(Saved data entries)
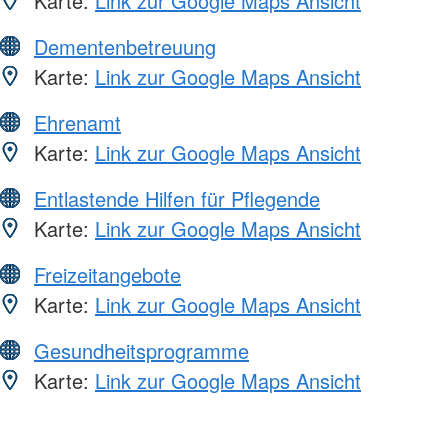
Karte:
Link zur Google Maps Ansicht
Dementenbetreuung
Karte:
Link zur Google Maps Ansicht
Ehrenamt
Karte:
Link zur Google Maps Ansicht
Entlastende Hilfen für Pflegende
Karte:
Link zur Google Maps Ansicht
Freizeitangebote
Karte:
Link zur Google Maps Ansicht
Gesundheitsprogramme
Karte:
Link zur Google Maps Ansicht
...
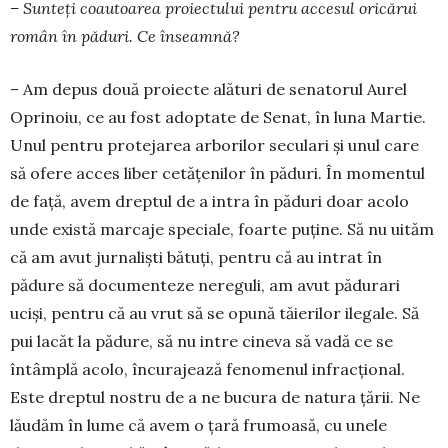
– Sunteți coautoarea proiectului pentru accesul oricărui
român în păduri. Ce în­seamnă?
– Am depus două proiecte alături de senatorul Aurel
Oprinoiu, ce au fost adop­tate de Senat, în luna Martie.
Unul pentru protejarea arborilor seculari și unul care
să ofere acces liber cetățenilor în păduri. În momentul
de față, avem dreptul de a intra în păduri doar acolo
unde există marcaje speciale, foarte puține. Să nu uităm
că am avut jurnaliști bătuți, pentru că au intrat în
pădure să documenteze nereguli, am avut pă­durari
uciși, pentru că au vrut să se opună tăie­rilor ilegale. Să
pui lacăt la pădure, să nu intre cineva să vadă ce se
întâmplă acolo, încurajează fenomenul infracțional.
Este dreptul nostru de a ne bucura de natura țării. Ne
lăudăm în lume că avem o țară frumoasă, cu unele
* * *
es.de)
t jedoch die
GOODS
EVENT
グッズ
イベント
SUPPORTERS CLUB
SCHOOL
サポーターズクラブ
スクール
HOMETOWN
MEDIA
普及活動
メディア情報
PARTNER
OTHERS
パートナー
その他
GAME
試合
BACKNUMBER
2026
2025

> Exercise description:
Would you copy every line of the entries that includes the word "avem"?

> Solution below:
de față, avem dreptul de a intra în păduri doar acolo
lăudăm în lume că avem o țară frumoasă, cu unele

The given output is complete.